Spark SQL: how to call UDF from a DataFrame operation using JAVA

I would like to know how to call a UDF function from a domain specific language (DSL) function in Spark SQL using JAVA.

I have a UDF function (e.g.):

UDF2 equals = new UDF2<String, String, Boolean>() { @Override public Boolean call(String first, String second) throws Exception { return first.equals(second); } }; 

I registered it in sqlContext

 sqlContext.udf().register("equals", equals, DataTypes.BooleanType); 

When I run the following query, my UDF is called and I get the result.

 sqlContext.sql("SELECT p0.value FROM values p0 WHERE equals(p0.value, 'someString')"); 

I would forward this query using the functions of a domain-specific language in Spark SQL, and I'm not sure how to do this.

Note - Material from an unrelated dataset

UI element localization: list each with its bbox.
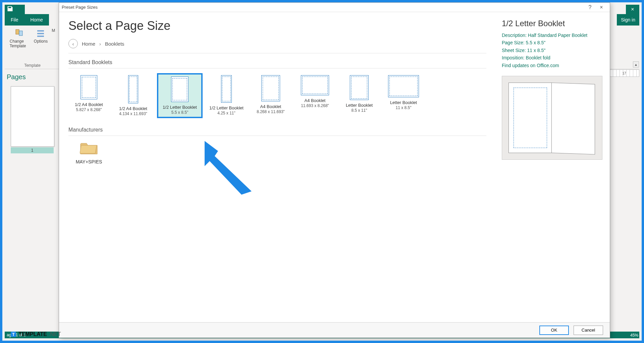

 valuesDF.select("value").where(???); 

I found that there is a callUDF () function, where one of its parameters is Function2 fnctn, but not UDF2. How can I use UDF and functions from DSL?

+2
source share
3 answers

I found a solution that I'm half satisfied with. UDF can be called as a column condition, for example:

 valuesDF.filter("equals(columnName, 'someString')").select("columnName"); 

But I'm still wondering if you can directly call UDF.


Edit:

Btw, you can call udf directly, for example:

 df.where(callUdf("equals", scala.collection.JavaConversions.asScalaBuffer( Arrays.asList(col("columnName"), col("otherColumnName")) ).seq())).select("columnName"); 

import of org functions required. apache spark. sql.

+4
source

When querying a data frame, you should simply execute UDF using something like this:

 sourceDf.filter(equals(col("columnName"), "someString")).select("columnName") 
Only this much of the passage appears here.